14. Lat Stretch Reach
Tight lats can contribute to shoulder tension and limited overhead movement. Raise one arm overhead and reach it up and slightly to the opposite side. Keep your shoulders down so the stretch lands on the side of your upper back rather than your neck.
15. Hip Flexor Stretch
Hip flexors are one of the most forgotten areas of the body, but are arguably one of the most important. Stand and step one foot back into a short lunge, then tuck your pelvis slightly so you feel the stretch in the front of the back hip. Hip flexors often tighten with long sitting, which can affect how your lower back feels when you stand.
16. Standing Quad Stretch
Hold a desk or wall for balance, then bend one knee and pull your foot toward your butt. Keep your knees close together and your pelvis neutral. This targets the front of the thigh, which can feel tight after being bent for hours. Be sure to avoid arching your lower back.
17. Figure-Four Stretch
Sit tall and place one ankle on the opposite knee, creating a figure-four shape. Lean forward slightly while keeping your back straight to feel the stretch in the outer hip. This can help if your hips feel stiff or your glutes feel tight from sitting. It’s best to keep your foot flexed when doing this exercise.
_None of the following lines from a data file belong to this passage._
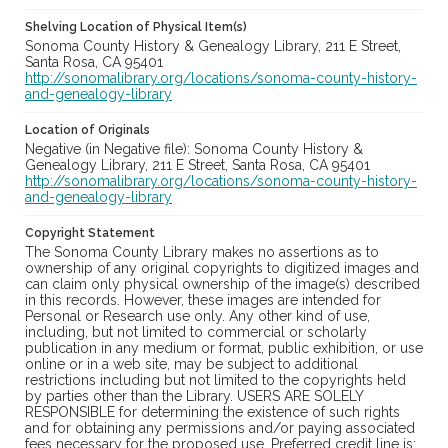
Shelving Location of Physical Item(s)
Sonoma County History & Genealogy Library, 211 E Street,
Santa Rosa, CA 95401
http://sonomalibrary.org/locations/sonoma-county-history-
and-genealogy-library
Location of Originals
Negative (in Negative file): Sonoma County History &
Genealogy Library, 211 E Street, Santa Rosa, CA 95401
http://sonomalibrary.org/locations/sonoma-county-history-
and-genealogy-library
Copyright Statement
The Sonoma County Library makes no assertions as to
ownership of any original copyrights to digitized images and
can claim only physical ownership of the image(s) described
in this records. However, these images are intended for
Personal or Research use only. Any other kind of use,
including, but not limited to commercial or scholarly
publication in any medium or format, public exhibition, or use
online or in a web site, may be subject to additional
restrictions including but not limited to the copyrights held
by parties other than the Library. USERS ARE SOLELY
RESPONSIBLE for determining the existence of such rights
and for obtaining any permissions and/or paying associated
fees necessary for the proposed use. Preferred credit line is:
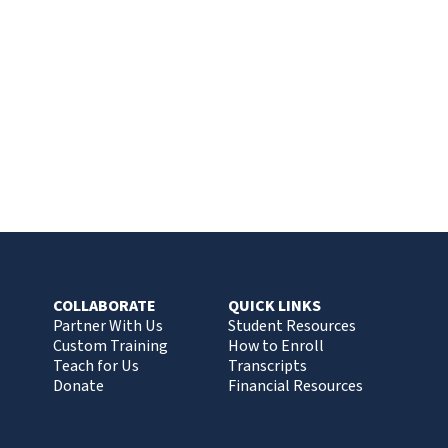
COLLABORATE
QUICK LINKS
Partner With Us
Student Resources
Custom Training
How to Enroll
Teach for Us
Transcripts
Donate
Financial Resources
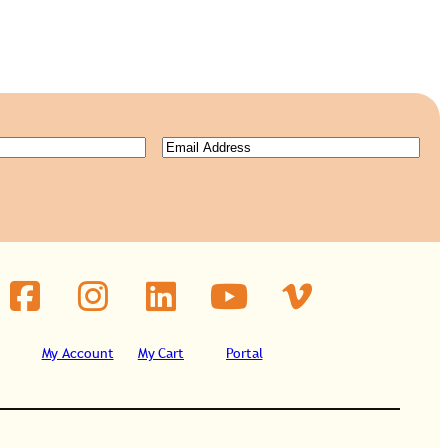
Email
(Required)
ired)
My Account
My Cart
Portal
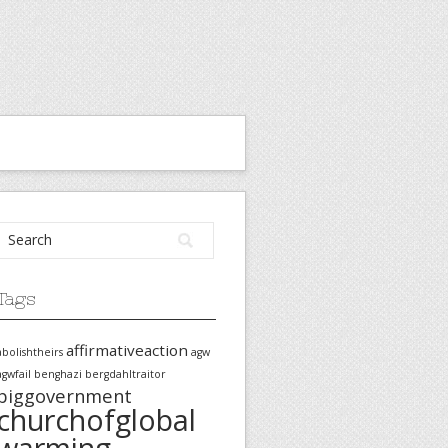
Tags
affirmativeaction
abolishtheirs
agw
agwfail
benghazi
bergdahltraitor
biggovernment
churchofglobal
warming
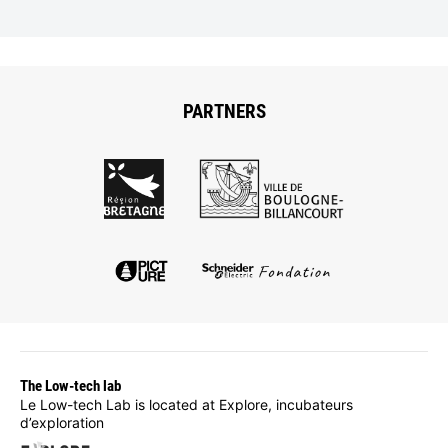
PARTNERS
The Low-tech lab
Le Low-tech Lab is located at Explore, incubateurs
d’exploration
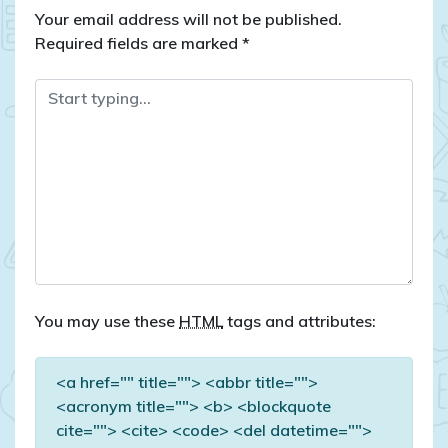
Your email address will not be published.
Required fields are marked
*
You may use these
HTML
tags and attributes:
<a href="" title=""> <abbr title="">
<acronym title=""> <b> <blockquote
cite=""> <cite> <code> <del datetime="">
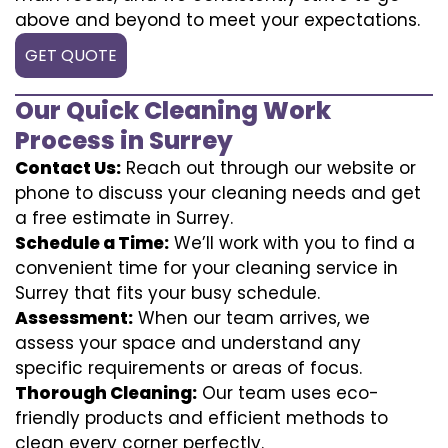
above and beyond to meet your expectations.
GET QUOTE
Our Quick Cleaning Work
Process in Surrey
Contact Us:
Reach out through our website or
phone to discuss your cleaning needs and get
a free estimate in Surrey.
Schedule a Time:
We’ll work with you to find a
convenient time for your cleaning service in
Surrey that fits your busy schedule.
Assessment:
When our team arrives, we
assess your space and understand any
specific requirements or areas of focus.
Thorough Cleaning:
Our team uses eco-
friendly products and efficient methods to
clean every corner perfectly.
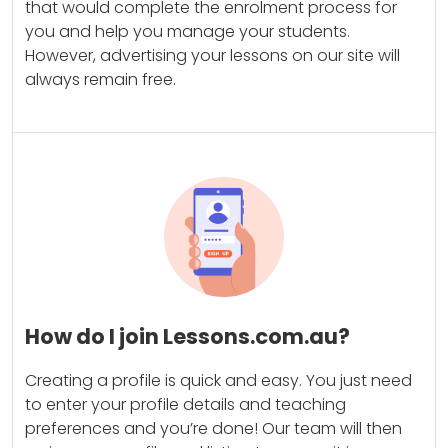
that would complete the enrolment process for
you and help you manage your students.
However, advertising your lessons on our site will
always remain free.
How do I join Lessons.com.au?
Creating a profile is quick and easy. You just need
to enter your profile details and teaching
preferences and you’re done! Our team will then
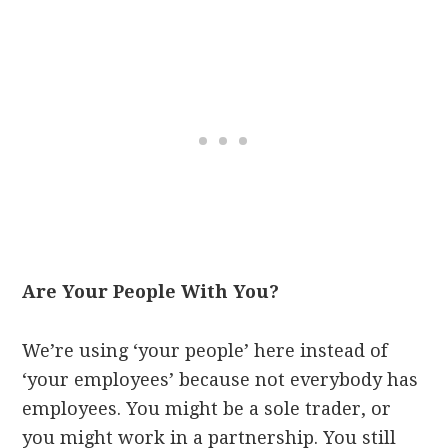
Are Your People With You?
We’re using ‘your people’ here instead of
‘your employees’ because not everybody has
employees. You might be a sole trader, or
you might work in a partnership. You still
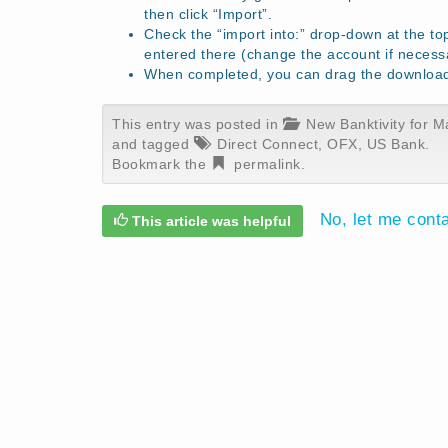
then click “Import”.
Check the “import into:” drop-down at the to
entered there (change the account if necess
When completed, you can drag the download f
This entry was posted in
New Banktivity for M
and tagged
Direct Connect
,
OFX
,
US Bank
.
Bookmark the
permalink
.
No, let me cont
This article was helpful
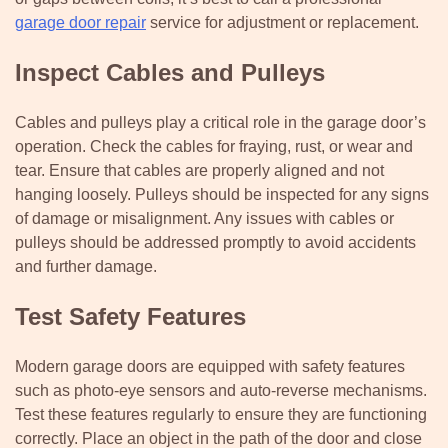
garage door repair
service for adjustment or replacement.
Inspect Cables and Pulleys
Cables and pulleys play a critical role in the garage door’s
operation. Check the cables for fraying, rust, or wear and
tear. Ensure that cables are properly aligned and not
hanging loosely. Pulleys should be inspected for any signs
of damage or misalignment. Any issues with cables or
pulleys should be addressed promptly to avoid accidents
and further damage.
Test Safety Features
Modern garage doors are equipped with safety features
such as photo-eye sensors and auto-reverse mechanisms.
Test these features regularly to ensure they are functioning
correctly. Place an object in the path of the door and close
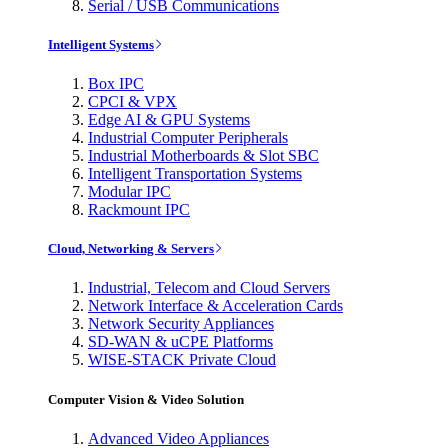
Serial / USB Communications
Intelligent Systems
Box IPC
CPCI & VPX
Edge AI & GPU Systems
Industrial Computer Peripherals
Industrial Motherboards & Slot SBC
Intelligent Transportation Systems
Modular IPC
Rackmount IPC
Cloud, Networking & Servers
Industrial, Telecom and Cloud Servers
Network Interface & Acceleration Cards
Network Security Appliances
SD-WAN & uCPE Platforms
WISE-STACK Private Cloud
Computer Vision & Video Solution
Advanced Video Appliances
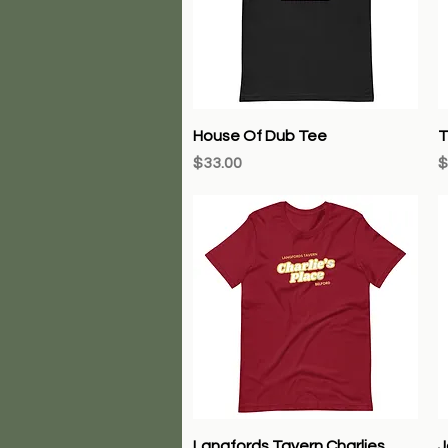
Quick View
House Of Dub Tee
T
Price
P
$33.00
$
Quick View
Langfords Tavern Charlies
J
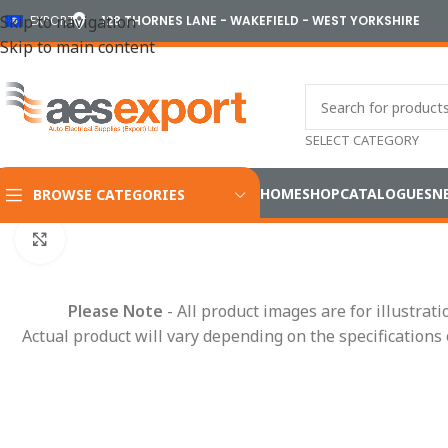
Skip to navigation
EXPORT
128 THORNES LANE - WAKEFIELD - WEST YORKSHIRE
Skip to main content
SELECT CATEGORY
HOME
SHOP
CATALOGUES
N
BROWSE CATEGORIES
Home
/
Conduit Systems
/
Connector Interfaces
/
AMP
/
AMPSea
Click to enlarge
Please Note
- All product images are for illustrat
Actual product will vary depending on the specifications 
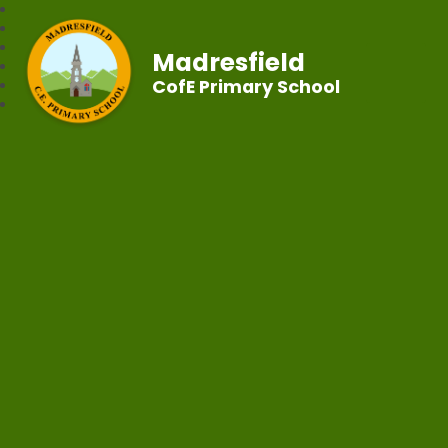
Madresfield
CofE Primary School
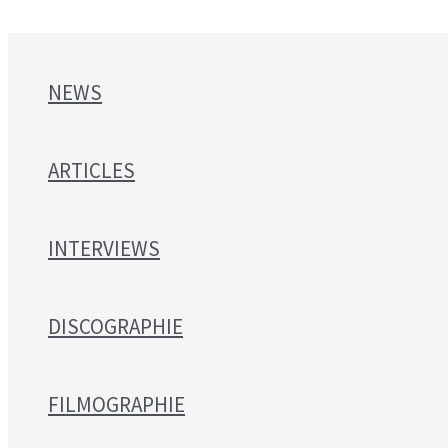
NEWS
ARTICLES
INTERVIEWS
DISCOGRAPHIE
FILMOGRAPHIE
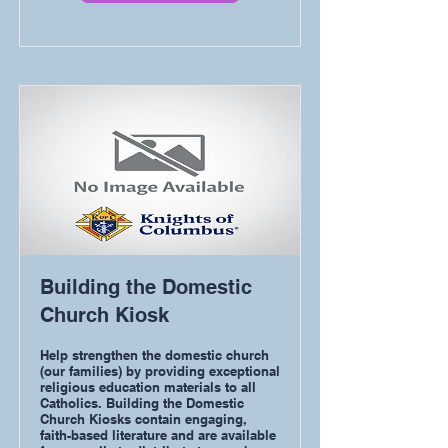
Building the Domestic
Church Kiosk
Help strengthen the domestic church
(our families) by providing exceptional
religious education materials to all
Catholics. Building the Domestic
Church Kiosks contain engaging,
faith-based literature and are available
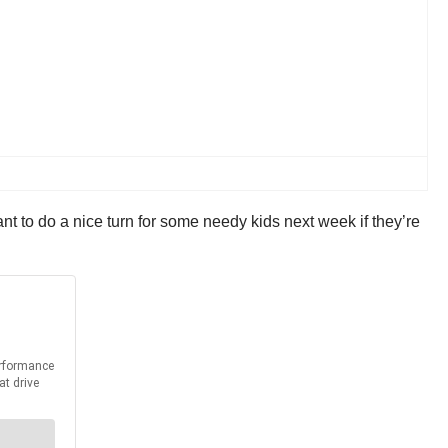
nt to do a nice turn for some needy kids next week if they’re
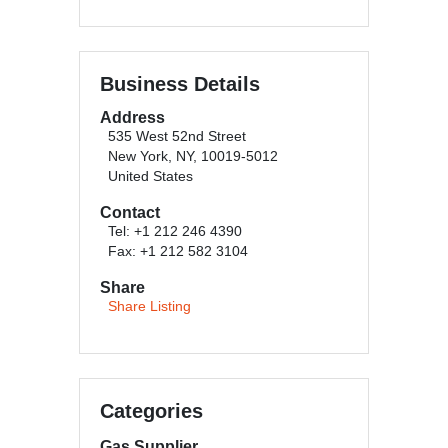
Business Details
Address
535 West 52nd Street
New York, NY, 10019-5012
United States
Contact
Tel: +1 212 246 4390
Fax: +1 212 582 3104
Share
Share Listing
Categories
Gas Supplier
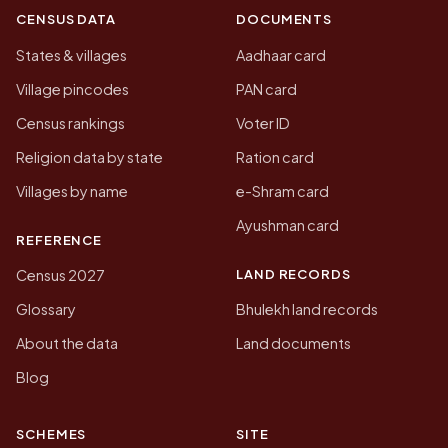
CENSUS DATA
DOCUMENTS
States & villages
Aadhaar card
Village pincodes
PAN card
Census rankings
Voter ID
Religion data by state
Ration card
Villages by name
e-Shram card
Ayushman card
REFERENCE
LAND RECORDS
Census 2027
Glossary
Bhulekh land records
About the data
Land documents
Blog
SCHEMES
SITE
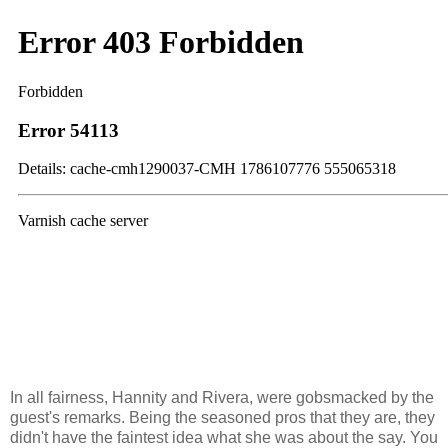
In all fairness, Hannity and Rivera, were gobsmacked by the
guest's remarks. Being the seasoned pros that they are, they
didn't have the faintest idea what she was about the say. You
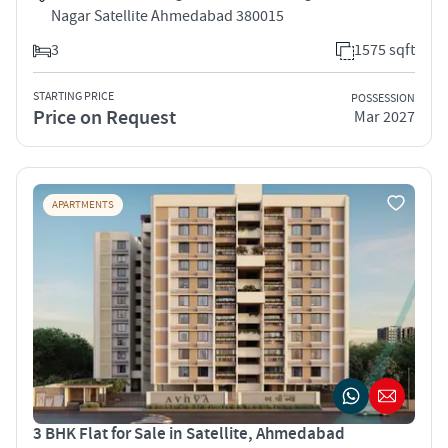
Nagar Satellite Ahmedabad 380015
3
1575 sqft
STARTING PRICE
POSSESSION
Price on Request
Mar 2027
APARTMENTS
3 BHK Flat for Sale in Satellite, Ahmedabad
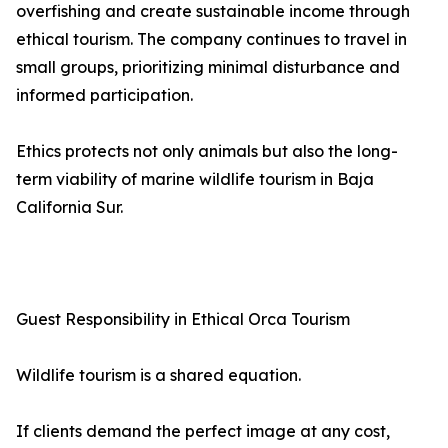
overfishing and create sustainable income through
ethical tourism. The company continues to travel in
small groups, prioritizing minimal disturbance and
informed participation.
Ethics protects not only animals but also the long-
term viability of marine wildlife tourism in Baja
California Sur.
Guest Responsibility in Ethical Orca Tourism
Wildlife tourism is a shared equation.
If clients demand the perfect image at any cost,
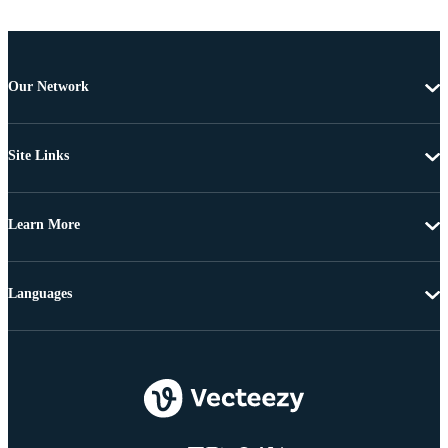
Our Network
Site Links
Learn More
Languages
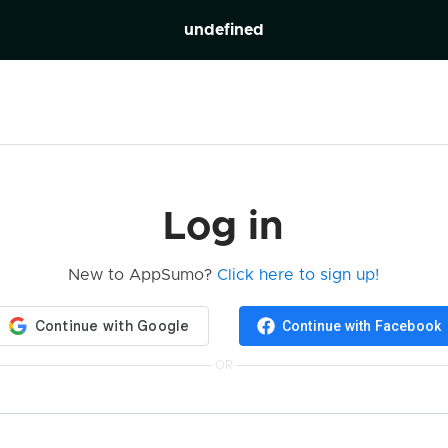
undefined
Log in
New to AppSumo?
Click here to sign up!
Continue with Facebook
OR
18. Seated Hamstring Stretch
Sit toward the edge of your chair and extend one leg straight with your heel on the floor. Hinge forward at the hips with a long spine until you feel tension in the back of the thigh. This helps counter the shortened position your hamstrings take during prolonged sitting.
19. Calf Wall Stretch
Place your hands on a wall, step one foot back, and press the back heel toward the floor. Keep the back knee straight to target the upper calf, and bend it slightly to shift emphasis lower. Calves can tighten if you sit a lot and do not walk much during the day.
20. Ankle Circles
Lift one foot slightly off the floor and slowly circle the ankle in one direction, then the other. This keeps the joints moving and can help with stiffness from staying in the same position too long. It is also a simple way to get some circulation without leaving your chair. You may even start to do this exercise subconsciously if you put it into practice often enough.